(Records from a collection)
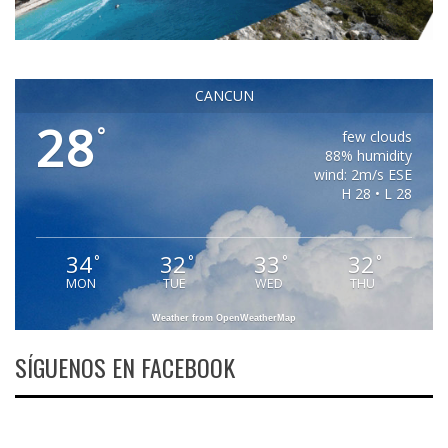
CANCUN
28
°
few clouds
88% humidity
wind: 2m/s ESE
H 28 • L 28
34
32
33
32
°
°
°
°
MON
TUE
WED
THU
Weather from OpenWeatherMap
SÍGUENOS EN FACEBOOK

Assignment:
The answer should consist of every line above, exact and free of images.

The completed task:
CANCUN
28
°
few clouds
88% humidity
wind: 2m/s ESE
H 28 • L 28
34
32
33
32
°
°
°
°
MON
TUE
WED
THU
Weather from OpenWeatherMap
SÍGUENOS EN FACEBOOK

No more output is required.